Abstract BACKGROUND Brainstem gliomas account for 10-20% of all central nervous system pediatric neoplasms. Brain stem tumors in children less than three months old at diagnosis are extremely rare. Our aim is to study a retrospective cohort to improve the understanding of the disease course and guide patient management. METHODS This is a multicenter retrospective analysis across the European Society for Pediatric Oncology SIOP-E HGG/DIPG Working Group linked centers and included patients with a brainstem tumor diagnosed between 2009 and 2020 and aged less than 3 months at diagnosis. Clinical data was collected, and imaging characteristics were analyzed blindly and independently by two experienced neuroradiologists. RESULTS Five cases (female; n=4) were identified of which no patient received any therapy. The epicenter of 2 tumors was in the medulla oblongata alone and in the medulla oblongata and the pons in 3 cases. For patients with tumor in equal parts in the medulla oblongata and the pons (n=3) the extension at diagnosis involved the spinal cord; for the 2 patients with the tumor epicenter in the medulla oblongata alone (n=2) the extension at diagnosis included the pons (n=2) and the spinal cord (n=1).

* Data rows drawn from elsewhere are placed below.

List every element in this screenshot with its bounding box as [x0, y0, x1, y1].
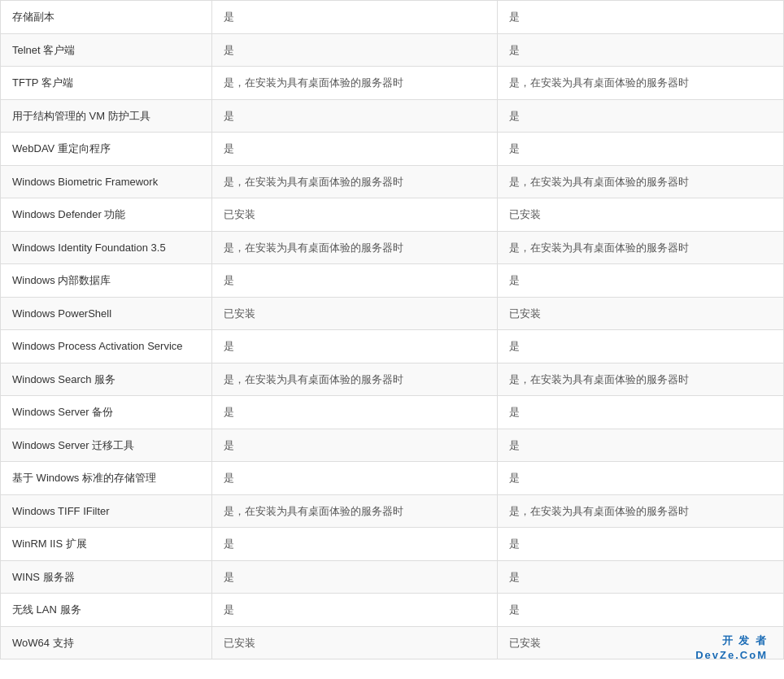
feature-name: Windows Biometric Framework: [1, 165, 212, 198]
feature-name: 用于结构管理的 VM 防护工具: [1, 99, 212, 133]
table-row: Windows Biometric Framework是，在安装为具有桌面体验的…: [1, 165, 784, 198]
table-row: Windows Defender 功能已安装已安装: [1, 198, 784, 232]
col3-value: 是，在安装为具有桌面体验的服务器时: [498, 67, 784, 100]
col2-value: 是: [212, 330, 498, 363]
col3-value: 是: [498, 462, 784, 495]
table-row: 无线 LAN 服务是是: [1, 594, 784, 627]
feature-name: Windows 内部数据库: [1, 264, 212, 298]
col3-value: 是: [498, 560, 784, 594]
col2-value: 是: [212, 33, 498, 67]
col2-value: 已安装: [212, 626, 498, 659]
feature-name: WINS 服务器: [1, 560, 212, 594]
table-row: Windows TIFF IFilter是，在安装为具有桌面体验的服务器时是，在…: [1, 494, 784, 528]
table-row: Windows Server 备份是是: [1, 396, 784, 429]
col3-value: 是: [498, 33, 784, 67]
col2-value: 是，在安装为具有桌面体验的服务器时: [212, 494, 498, 528]
features-table: 存储副本是是Telnet 客户端是是TFTP 客户端是，在安装为具有桌面体验的服…: [0, 0, 784, 659]
col2-value: 是，在安装为具有桌面体验的服务器时: [212, 363, 498, 396]
table-row: WinRM IIS 扩展是是: [1, 528, 784, 561]
feature-name: Windows PowerShell: [1, 297, 212, 330]
col2-value: 是，在安装为具有桌面体验的服务器时: [212, 67, 498, 100]
col2-value: 是: [212, 560, 498, 594]
col2-value: 是，在安装为具有桌面体验的服务器时: [212, 231, 498, 264]
watermark-line2: DevZe.CoM: [695, 648, 768, 659]
col2-value: 是: [212, 429, 498, 462]
feature-name: WebDAV 重定向程序: [1, 133, 212, 166]
col2-value: 是: [212, 99, 498, 133]
table-row: Windows PowerShell已安装已安装: [1, 297, 784, 330]
feature-name: Windows Process Activation Service: [1, 330, 212, 363]
table-row: Windows Identity Foundation 3.5是，在安装为具有桌…: [1, 231, 784, 264]
table-row: 基于 Windows 标准的存储管理是是: [1, 462, 784, 495]
col2-value: 是: [212, 594, 498, 627]
col2-value: 已安装: [212, 297, 498, 330]
table-row: Windows 内部数据库是是: [1, 264, 784, 298]
feature-name: 基于 Windows 标准的存储管理: [1, 462, 212, 495]
table-row: 用于结构管理的 VM 防护工具是是: [1, 99, 784, 133]
table-row: WINS 服务器是是: [1, 560, 784, 594]
col2-value: 是: [212, 133, 498, 166]
feature-name: Windows TIFF IFilter: [1, 494, 212, 528]
table-row: 存储副本是是: [1, 1, 784, 34]
feature-name: Telnet 客户端: [1, 33, 212, 67]
feature-name: Windows Search 服务: [1, 363, 212, 396]
col2-value: 是: [212, 264, 498, 298]
feature-name: Windows Server 备份: [1, 396, 212, 429]
col2-value: 是: [212, 396, 498, 429]
col3-value: 是: [498, 99, 784, 133]
table-row: TFTP 客户端是，在安装为具有桌面体验的服务器时是，在安装为具有桌面体验的服务…: [1, 67, 784, 100]
feature-name: TFTP 客户端: [1, 67, 212, 100]
table-row: WebDAV 重定向程序是是: [1, 133, 784, 166]
watermark-line1: 开 发 者: [695, 633, 768, 648]
col2-value: 是: [212, 528, 498, 561]
table-row: Windows Search 服务是，在安装为具有桌面体验的服务器时是，在安装为…: [1, 363, 784, 396]
table-row: WoW64 支持已安装已安装: [1, 626, 784, 659]
col3-value: 是: [498, 594, 784, 627]
feature-name: 存储副本: [1, 1, 212, 34]
table-row: Windows Server 迁移工具是是: [1, 429, 784, 462]
col3-value: 是: [498, 133, 784, 166]
feature-name: Windows Server 迁移工具: [1, 429, 212, 462]
col2-value: 是: [212, 1, 498, 34]
col3-value: 是，在安装为具有桌面体验的服务器时: [498, 363, 784, 396]
col3-value: 是，在安装为具有桌面体验的服务器时: [498, 494, 784, 528]
col3-value: 是: [498, 528, 784, 561]
col3-value: 是: [498, 1, 784, 34]
feature-name: Windows Identity Foundation 3.5: [1, 231, 212, 264]
col3-value: 是，在安装为具有桌面体验的服务器时: [498, 231, 784, 264]
col3-value: 已安装: [498, 297, 784, 330]
table-row: Windows Process Activation Service是是: [1, 330, 784, 363]
feature-name: Windows Defender 功能: [1, 198, 212, 232]
col3-value: 是: [498, 429, 784, 462]
watermark: 开 发 者 DevZe.CoM: [695, 633, 768, 659]
col3-value: 是: [498, 264, 784, 298]
table-row: Telnet 客户端是是: [1, 33, 784, 67]
col3-value: 是: [498, 396, 784, 429]
feature-name: 无线 LAN 服务: [1, 594, 212, 627]
col3-value: 是: [498, 330, 784, 363]
col3-value: 是，在安装为具有桌面体验的服务器时: [498, 165, 784, 198]
feature-name: WoW64 支持: [1, 626, 212, 659]
col3-value: 已安装: [498, 198, 784, 232]
feature-name: WinRM IIS 扩展: [1, 528, 212, 561]
col2-value: 已安装: [212, 198, 498, 232]
col2-value: 是: [212, 462, 498, 495]
col2-value: 是，在安装为具有桌面体验的服务器时: [212, 165, 498, 198]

Biopsy was performed in one patient identifying a pilocytic astrocytoma. Two patients died rapidly. In one patient autopsy revealed a high-grade glioma (case 3). Three survivors showed either spontaneous tumor regression (n=2) or stable disease (n=1). The surviving patients were followed-up for 10, 7, and 0.6 years, respectively. One case had the typical imaging characteristics of a dorsal exophytic low-grade glioma. CONCLUSIONS No patient fulfilled the radiologic criteria defining a high-grade glioma. Central neuroradiological review and biopsy (if feasible) may provide useful information with regards to the patient’s management.